Seseorang yang dulu dielu-elukan sebagai "ikon fintech Indonesia", kini pulang ke tanah air disambut dengan borgol di tangan. Adrian Asharyanto Gunadi, mantan bos besar fintech lending Investree, yang ditangkap di Doha, Qatar, dan dipulangkan ke Indonesia pada Jumat, 26 September 2025.
Kabar ini langsung mengguncang publik. Karena statusnya sebagai buronan internasional yang masuk daftar Red Notice Interpol sejak 2024 dan juga karena kisah hidupnya, dari bankir bergengsi, pendiri startup fintech sukses, hingga akhirnya jadi pesakitan hukum.
Mantan bos Investree, Adrian Gunadi, ditangkap di Qatar dan dipulangkan ke Indonesia. Dari bankir sukses kini hadapi proses hukum fintech. - Tiyarman Gulo
Dari Kampus UI ke Dunia Finansial Global
Adrian bukan orang sembarangan. Ia lahir dan besar dengan prestasi akademik mentereng. Tahun 1999, ia lulus dari Fakultas Ekonomi Universitas Indonesia, jurusan Akuntansi. Tak berhenti di situ, ia melanjutkan studi ke Belanda, tepatnya di Rotterdam School of Management, dan meraih gelar MBA pada 2003.

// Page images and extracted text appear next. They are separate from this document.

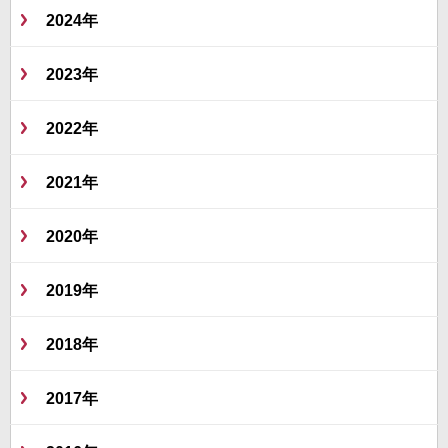
2024年
2023年
2022年
2021年
2020年
2019年
2018年
2017年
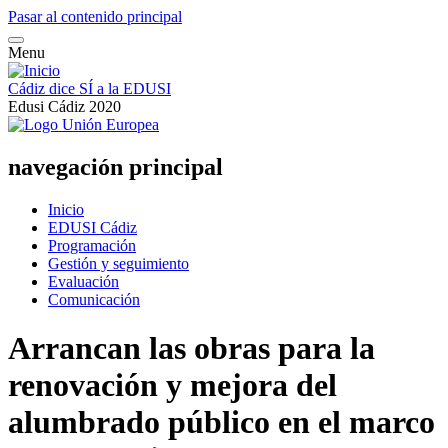
Pasar al contenido principal
Menu
Cádiz dice SÍ a la EDUSI
Edusi Cádiz 2020
navegación principal
Inicio
EDUSI Cádiz
Programación
Gestión y seguimiento
Evaluación
Comunicación
Arrancan las obras para la
renovación y mejora del
alumbrado público en el marco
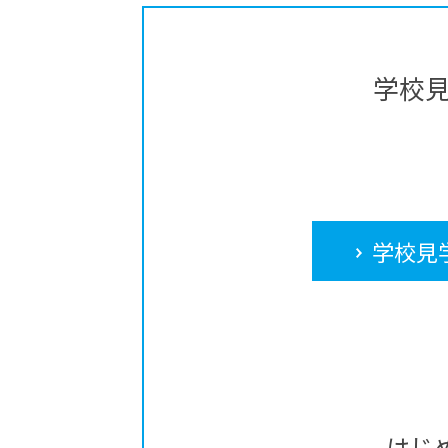
学校
学校見
はじ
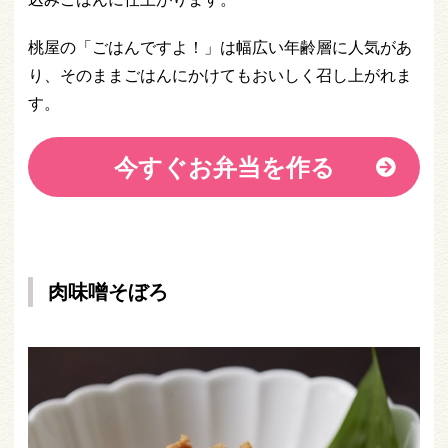
桃屋の「ごはんですよ！」は幅広い年齢層に人気があ
り、そのままごはんにかけてもおいしく召し上がれま
す。
今すぐお弁当を作る
肉味噌そぼろ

Bekal pendidikan itu membawanya melanglang buana di dunia perbankan internasional. Ia pernah menjabat Cash and Trade Product Manager di Citibank Indonesia (1998--2002), lalu terbang ke Dubai untuk bergabung dengan Standard Chartered Bank sebagai Product Structuring (2005--2007).
Kariernya terus menanjak. Dari 2009 hingga 2015, Adrian dipercaya sebagai Managing Director Retail Banking di Bank Muamalat Indonesia. Enam tahun di posisi itu membuat namanya harum sebagai salah satu bankir syariah paling berpengaruh di tanah air.
Lahirnya Investree, Harapan Baru Fintech Indonesia
Setelah meninggalkan Bank Muamalat, Adrian memilih jalan baru. Ia mendirikan Investree, sebuah platform peer-to-peer (P2P) lending yang kala itu masih terdengar asing bagi banyak orang.
Investree hadir dengan misi sederhana, mempertemukan peminjam dan pemberi pinjaman secara digital, cepat, dan transparan. Di bawah kepemimpinan Adrian, Investree tumbuh pesat. Ia dipandang sebagai pionir fintech lending di Indonesia, bahkan jadi inspirasi bagi startup lain di Asia Tenggara.
Investree sempat meraih pendanaan besar, termasuk seri D senilai USD 231 juta (sekitar Rp3,7 triliun) yang dipimpin JTA International Holdings. Bagi ekosistem startup, itu pencapaian luar biasa.
Bisa dibilang, di masa itu Adrian adalah sosok visioner. Banyak yang melihatnya sebagai wajah masa depan industri keuangan digital.
Masalah Muncul, Tingkat Gagal Bayar Melonjak
Namun, kilau itu tak bertahan lama. Awal 2024, Investree dilanda badai besar. Tingkat wanprestasi (TWP90) melonjak ke angka 16,44%, jauh di atas ambang batas OJK sebesar 5%. Artinya, banyak peminjam macet dan gagal bayar.